The Cone of Uncertainty

And how to avoid it turning into a wormhole

Stefan Luyten
4 min readJul 2, 2014

The Cone of Uncertainty is a phenomenon known for some time, but it only started to become accepted in software development during the past decade, primarily because of the rise of agile methodologies.

Definition

In project management, the cone of uncertainty describes the graph that gives estimate variability over time. The level of accuracy of a given estimate increases over time (the variability decreases), when you work towards the end of the project. This might seem obvious, but it’s often ignored by business owners and managers who demand an accurate estimate even before the project started. The ‘Theory of the Cone’ shows that you can NEVER provide an accurate estimate, but should rather provide a range. This range can be used as an aid (but not the only one!) for planning and budgeting purposes.
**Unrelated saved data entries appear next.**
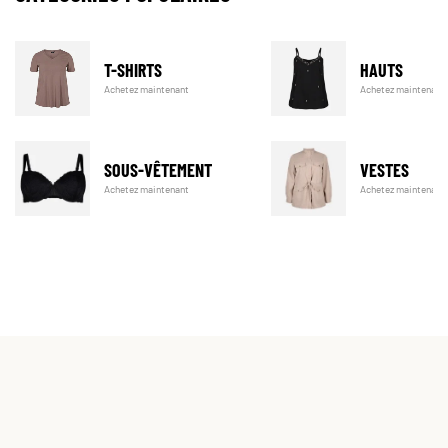
T-SHIRTS
HAUTS
Achetez maintenant
Achetez maintenant
SOUS-VÊTEMENT
VESTES
Achetez maintenant
Achetez maintenant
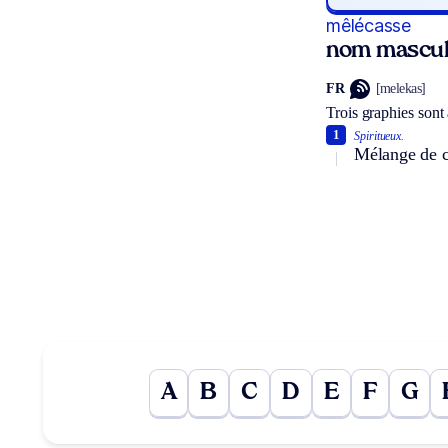
mêlécasse
nom mascul
FR
[melekas]
Trois graphies sont
1
Spiritueux.
Mélange de ca
A
B
C
D
E
F
G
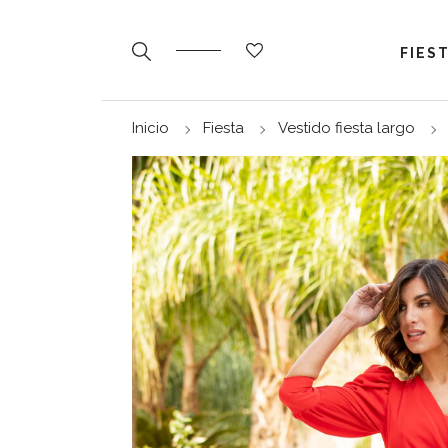
FIES
Inicio
Fiesta
Vestido fiesta largo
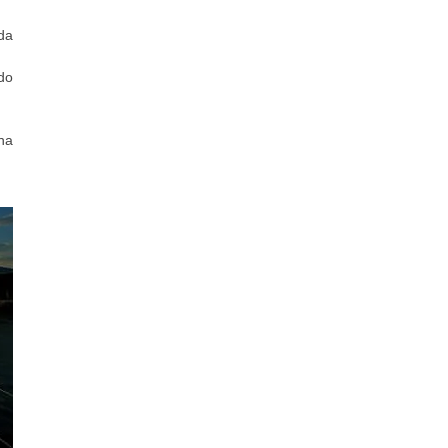
da
do
na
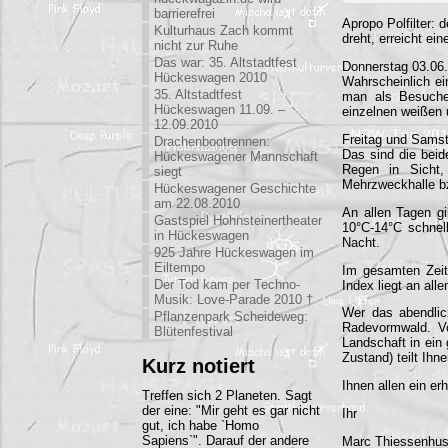
barrierefrei
Apropo Polfilter:
Kulturhaus Zach kommt
dreht, erreicht e
nicht zur Ruhe
Das war: 35. Altstadtfest
Donnerstag 03.06.
Hückeswagen 2010
Wahrscheinlich ei
35. Altstadtfest
man als Besuche
Hückeswagen 11.09. –
einzelnen weißen 
12.09.2010
Freitag und Samst
Drachenbootrennen:
Das sind die beid
Hückeswagener Mannschaft
Regen in Sicht,
siegt
Mehrzweckhalle bz
Hückeswagener Geschichte
am 22.08.2010
An allen Tagen gi
Gastspiel Hohnsteinertheater
10°C-14°C schnell
in Hückeswagen
Nacht.
925 Jahre Hückeswagen im
Eiltempo
Im gesamten Zeitr
Der Tod kam per Techno-
Index liegt an all
Musik: Love-Parade 2010 †
Wer das abendlic
Pflanzenpark Scheideweg:
Radevormwald. Vo
Blütenfestival
Landschaft in ein 
Zustand) teilt Ihn
Kurz notiert
Ihnen allen ein e
Treffen sich 2 Planeten. Sagt
der eine: "Mir geht es gar nicht
Ihr
gut, ich habe `Homo
Sapiens`". Darauf der andere
Marc Thiessenhus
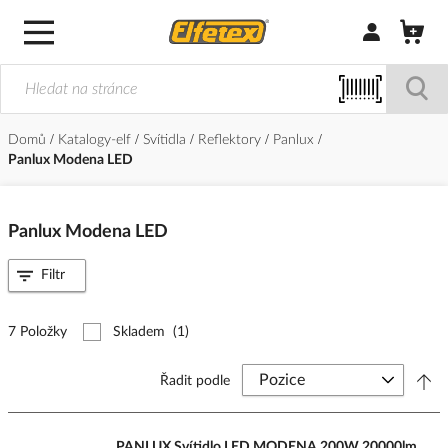
Přihlásit/Regi
Domů
Katalogy-elf
Svítidla
Reflektory
Panlux
Panlux Modena LED
Panlux Modena LED
Filtr
7 Položky
Skladem
(1)
Řadit podle
PANLUX Svítidlo LED MODENA 200W 20000lm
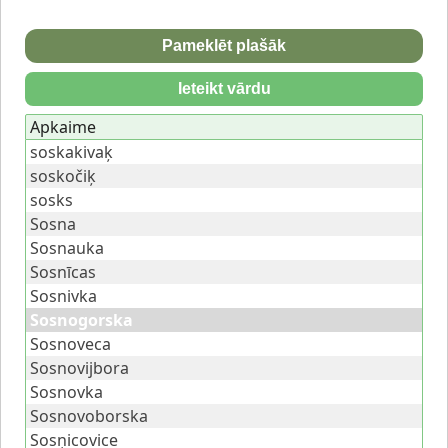
Pameklēt plašāk
Ieteikt vārdu
Apkaime
soskakivaķ
soskočiķ
sosks
Sosna
Sosnauka
Sosnīcas
Sosnivka
Sosnogorska
Sosnoveca
Sosnovijbora
Sosnovka
Sosnovoborska
Sosņicovice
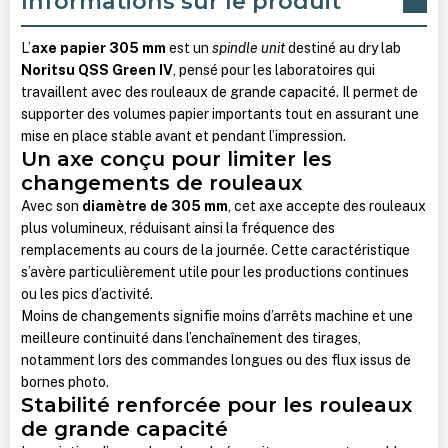
Informations sur le produit
L’
axe papier 305 mm
est un
spindle unit
destiné au dry lab
Noritsu QSS Green IV
, pensé pour les laboratoires qui
travaillent avec des rouleaux de grande capacité. Il permet de
supporter des volumes papier importants tout en assurant une
mise en place stable avant et pendant l’impression.
Un axe conçu pour limiter les
changements de rouleaux
Avec son
diamètre de 305 mm
, cet axe accepte des rouleaux
plus volumineux, réduisant ainsi la fréquence des
remplacements au cours de la journée. Cette caractéristique
s’avère particulièrement utile pour les productions continues
ou les pics d’activité.
Moins de changements signifie moins d’arrêts machine et une
meilleure continuité dans l’enchaînement des tirages,
notamment lors des commandes longues ou des flux issus de
bornes photo.
Stabilité renforcée pour les rouleaux
de grande capacité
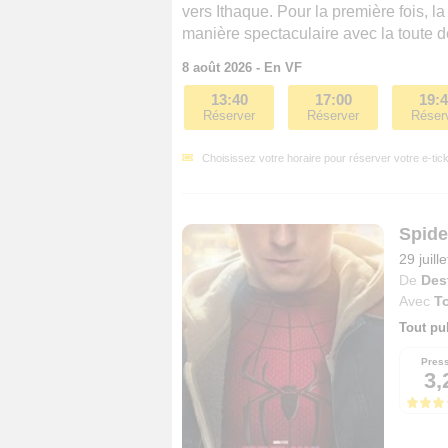
vers Ithaque. Pour la première fois, l
manière spectaculaire avec la toute 
8 août 2026 - En VF
13:40
17:00
19:
Réserver
Réserver
Réser
Choisissez votre horaire pour réserver votre e-tick
Spide
29 juill
De
Des
Avec
T
Tout pu
Pres
3,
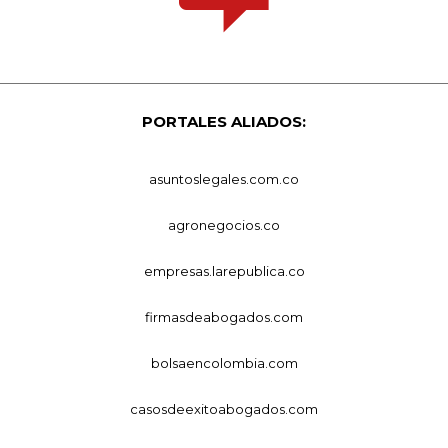
PORTALES ALIADOS:
asuntoslegales.com.co
agronegocios.co
empresas.larepublica.co
firmasdeabogados.com
bolsaencolombia.com
casosdeexitoabogados.com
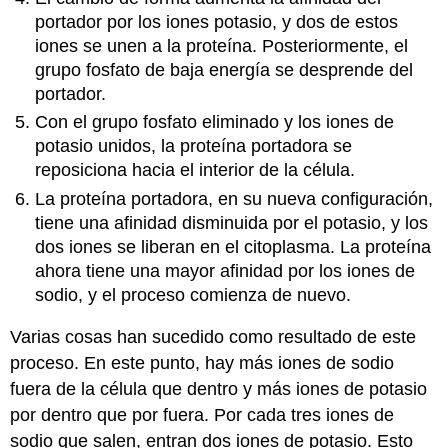
portador por los iones potasio, y dos de estos
iones se unen a la proteína. Posteriormente, el
grupo fosfato de baja energía se desprende del
portador.
Con el grupo fosfato eliminado y los iones de
potasio unidos, la proteína portadora se
reposiciona hacia el interior de la célula.
La proteína portadora, en su nueva configuración,
tiene una afinidad disminuida por el potasio, y los
dos iones se liberan en el citoplasma. La proteína
ahora tiene una mayor afinidad por los iones de
sodio, y el proceso comienza de nuevo.
Varias cosas han sucedido como resultado de este
proceso. En este punto, hay más iones de sodio
fuera de la célula que dentro y más iones de potasio
por dentro que por fuera. Por cada tres iones de
sodio que salen, entran dos iones de potasio. Esto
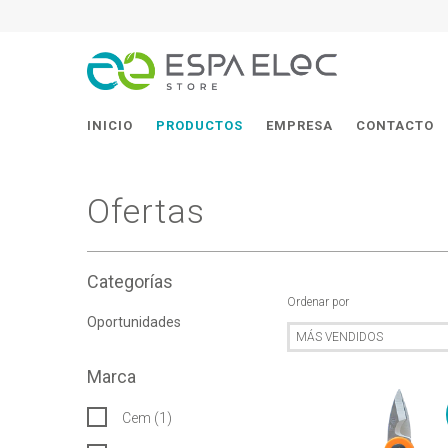
INICIO
PRODUCTOS
EMPRESA
CONTACTO
Ofertas
Categorías
Ordenar por
Oportunidades
Marca
Cem (1)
This means that you can only give accurate estimates when you’re nearing the end of the project. In the beginning of the project, when the scope isn’t yet well defined and some, or even most, of the requirements are still a bit ambiguous, you’re better off with providing a range.

The following graphs shows the cone in all of its glory:

This graphs shows that any estimate given at the time of the initial concept might be 4x off, positive or negative. A concept estimated to take 6 months, might therefore take any time between 2 years and 2 months…

At the point where all the requirements are known (and assuming that they won’t change, so this is clearly a theoretical exercise for now…) this estimate might turn out to become anything between 9 and 4 months.

When the detailed design is ready, the same estimate will be within the range of 7,5 and 4,8 months (between 1.25x and 0.8x, where x=6 (months)).

How to use the cone in your advantage as an agile project manager?

In order to cope with “the reality of the cone”, you should convince the project’s stakeholders that it’s better to spend some money at the beginning of the project, so that the estimate given later on will have a smaller range of variability.

In other words: spend 3-4 iterations and review the estimate so that the range of variability becomes smaller. In a proper agile approach, the high risk items will be covered during the first iterations anyway.

Sunny Day vs. Rainy Day

In order to provide both sunny and rainy day estimates at any given time during the project, you can just use the maximum and minimum of the cone, depending on where you are in your project schedule.

In the beginning of the project, the sunny day and rainy day scenario’s can be months apart from each other. Nearing the end, the difference can be a matter of days (depending on overall project size).

Risk, buffering and padding

The cone doesn’t take all risk into account. Don’t rely on the cone as the only way to visualize risk!

The Wormhole of Uncertainty

The ‘Wormhole of Uncertainty’ looks like this:

As you can see, this graph starts as a cone, but never converges. The reason for this is that last minute bugs are found, and keep on being found, resulting in the estimate to remain unclear, and with a high degree of variability. If this situation is not turned around, the project will either go on forever, or will end with too many remaining bugs in the final release.

How to prevent the Wormhole ?

The wormhole can be prevented by following the tips below:

  • Test-driven development will help to write good unit tests early in the process
  • Automated testing will improve the results of user level testing and regression testing
  • Frequent code check-ins combined with proper continuous integration will keep your code base stable and bug-free
  • Customer engagement throughout the process will make sure that the focus of the development efforts remains aligned with customer vision
  • Deploy early releases as often and as early possible in front of the customers

All of these recommendations have AGILE written all over them.

The nature of a traditional ‘waterfall’ project results in a higher risk for a cone that doesn’t converge. The risks of too many bugs, or unexpected requirement changes at the end of the project are just too high.

This is one of the explanations why traditional project approaches have a much higher failure rate than the agile ones.